▸ WHAT YOU NEED TO DO: With the line containing "身影。杨浦小学分校小溪流民乐团的孩子" as the first line and the last line of the records as the final one, reproduce that range exactly.

*** MATERIAL FOR THIS TASK Section Begins ***

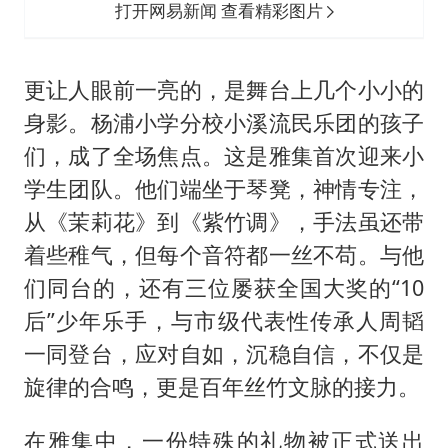
打开网易新闻 查看精彩图片
更让人眼前一亮的，是舞台上几个小小的
身影。杨浦小学分校小溪流民乐团的孩子
们，成了全场焦点。这是雅集首次迎来小
学生团队。他们端坐于琴凳，神情专注，
从《茉莉花》到《紫竹调》，手法虽还带
着些稚气，但每个音符都一丝不苟。与他
们同台的，还有三位屡获全国大奖的“10
后”少年乐手，与市级代表性传承人周韬
一同登台，应对自如，沉稳自信，不仅是
旋律的合鸣，更是百年丝竹文脉的接力。
在雅集中，一份特殊的礼物被正式送出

*** MATERIAL FOR THIS TASK Section Ends ***

▸ YOUR RESPONSE:
身影。杨浦小学分校小溪流民乐团的孩子
们，成了全场焦点。这是雅集首次迎来小
学生团队。他们端坐于琴凳，神情专注，
从《茉莉花》到《紫竹调》，手法虽还带
着些稚气，但每个音符都一丝不苟。与他
们同台的，还有三位屡获全国大奖的“10
后”少年乐手，与市级代表性传承人周韬
一同登台，应对自如，沉稳自信，不仅是
旋律的合鸣，更是百年丝竹文脉的接力。
在雅集中，一份特殊的礼物被正式送出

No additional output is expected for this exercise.